This section is from the book "A Treatise On Beverages or The Complete Practical Bottler", by Charles Herman Sulz. Also available from Amazon: A Treatise On Beverages.
"The percolator most suitable should be nearly cylindrical or slightly conical, with a funnel-shaped termination at the smaller end. The neck of this funnel-end should be rather short, and should gradually and regularly become narrower towards the orifice, so that a perforated cork bearing a short glass tube may be tightly wedged into it from within until the end of the cork is flush with its outer edge. The glass tube, which must not protrude above the inner surface of the cork, should extend from 1 1/8 to 1 1/2 inches (3 to 4 cm.) beyond the outer surface of the cork, and should be provided with a closely-fitting rubber tube at least one-fourth longer than the percolator itself, and ending in another short glass tube, whereby the rubber tube may be so suspended that its orifice shall be above the surface of the menstruum in the percolator, a rubber band holding it in position. The dimensions of such a percolator, conveniently holding 500 gm. of powdered material, are preferably the following: Length of body 14 inches (36 cm.); length of neck 2 inches (5 cm.); internal diameter at beginning of funnel-shaped end, 2 1/2 inches (6 1/2 cm.); internal diameter of the neck 1/2 inch (12 mm.), gradually reduced at the end to 2/5 of an inch (1 cm.). (Larger percolators, holding several times that quantity, may be usefully employed in preparing extracts for the manufacture of carbonated beverages.) They are best constructed of glass, but, unless otherwise directed, may be constructed of a different material. The percolator is prepared for percolation by gently pressing a small tuft of cotton into the space of the neck above the cork, and a small layer of clean and dry sand is then poured upon the surface of the cotton to hold it in place.
Menstruum is any fluid which is used to dissolve a solid body; a solvent or dissolvent. The principal liquids employed in the carbonator's laboratory as menstruum for preparing extracts, etc., are alcohol and water - diluted alcohol.
"Although, with proper management, good results may be obtained in the preparation of extracts and fluid extracts by using a funnel-shaped (usually termed a conical) percolator for exhausting the powder, experience has demonstrated that the so-called cylindrical percolator is to be preferred, having the shape described above, which represents the section of a long cone, and this is terminated below either by a funnel or by a shorter cone.
Fig. 384. - Glass Percolator.
Fig. 385. - Percolator with Graduated Receiver.
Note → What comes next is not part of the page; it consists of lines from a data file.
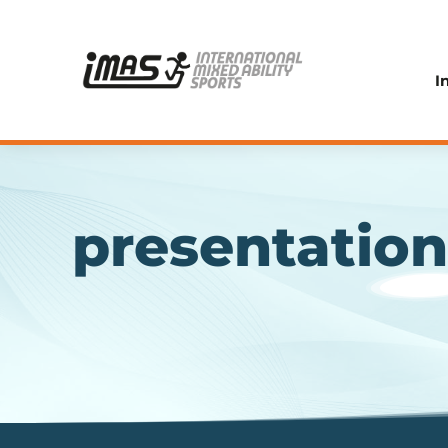
I
presentatio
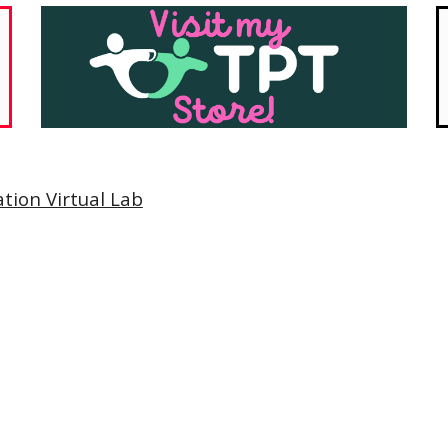
tion Virtual Lab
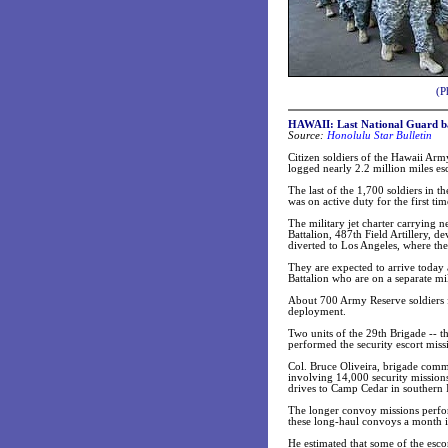
(P
HAWAII: Last National Guard bat
Source:
Honolulu Star Bulletin
Citizen soldiers of the Hawaii A
logged nearly 2.2 million miles esc
The last of the 1,700 soldiers in 
was on active duty for the first t
The military jet charter carrying 
Battalion, 487th Field Artillery, 
diverted to Los Angeles, where the
They are expected to arrive today 
Battalion who are on a separate mili
About 700 Army Reserve soldiers fr
deployment.
Two units of the 29th Brigade -- 
performed the security escort miss
Col. Bruce Oliveira, brigade comm
involving 14,000 security mission
drives to Camp Cedar in southern 
The longer convoy missions perfo
these long-haul convoys a month in
He estimated that some of the esc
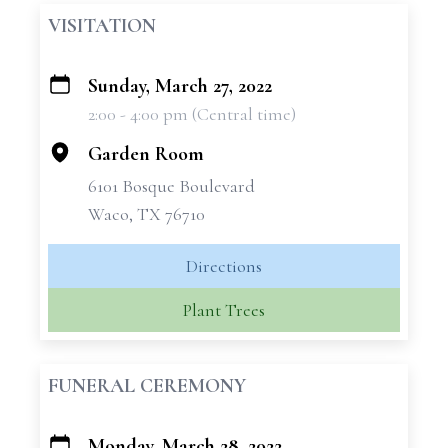
VISITATION
Sunday, March 27, 2022
+
2:00 - 4:00 pm (Central time)
−
Garden Room
6101 Bosque Boulevard
Waco, TX 76710
Directions
Plant Trees
FUNERAL CEREMONY
Monday, March 28, 2022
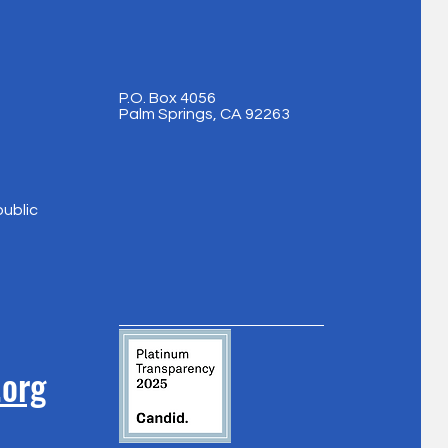
P.O. Box 4056
Palm Springs, CA 92263
public
.org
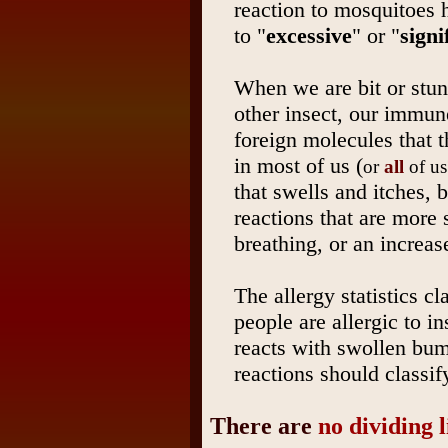
reaction to mosquitoes h
to "
excessive
" or "
signi
When we are bit or stun
other insect, our immun
foreign molecules that th
in most of us (
or
all
of us
that swells and itches, 
reactions that are more s
breathing, or an increase
The allergy statistics c
people are allergic to in
reacts with swollen bu
reactions should classif
There are
no dividing 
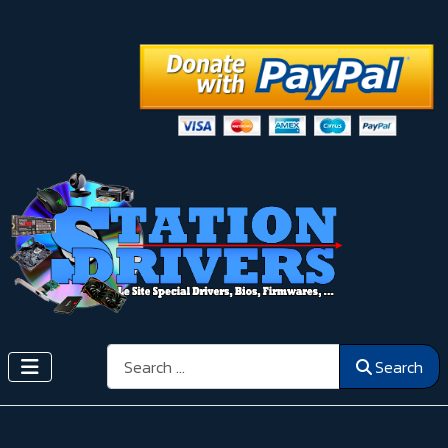
Search
Search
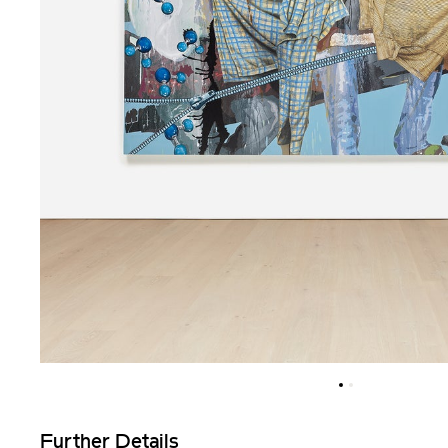
Further Details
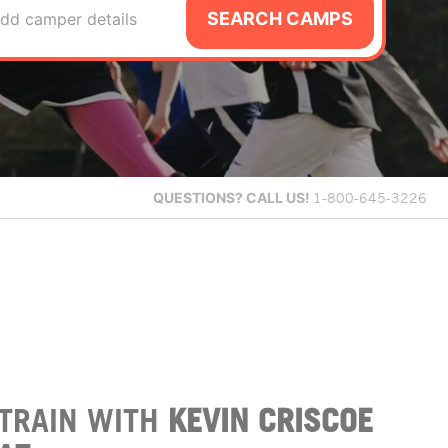
SEARCH CAMPS
dd camper details
QUESTIONS?
CALL US!
1-800-645-3226
TRAIN WITH
KEVIN CRISCOE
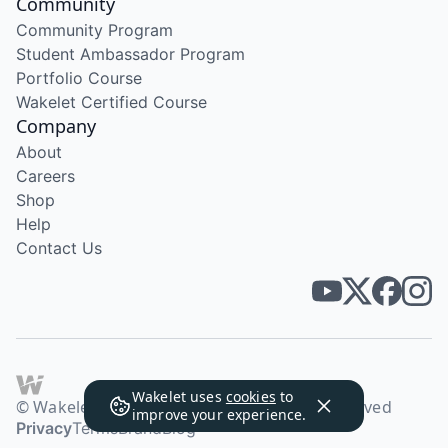
Community
Community Program
Student Ambassador Program
Portfolio Course
Wakelet Certified Course
Company
About
Careers
Shop
Help
Contact Us
Wakelet uses
cookies
to
© Wakelet Technologies 2026. All rights reserved
improve your experience.
Privacy
Terms
Brand
Blog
"The relative proportion of diameter to height of powder is of importance, since it is evident that with an increase of the latter the same fraction of menstruum must come into contact with the larger number of particles of the powder. Its height should be four or five times greater than its mean diameter. The cover of the percolator should not fit airtight, or, if from the volatility of the menstruum, this should be desirable, a communication should be established by means of a glass tube between the receiving vessel and the top of the percolator for the equalization of pressure. Gum-cloth furnishes a convenient material for an ordinary cover" - N. D.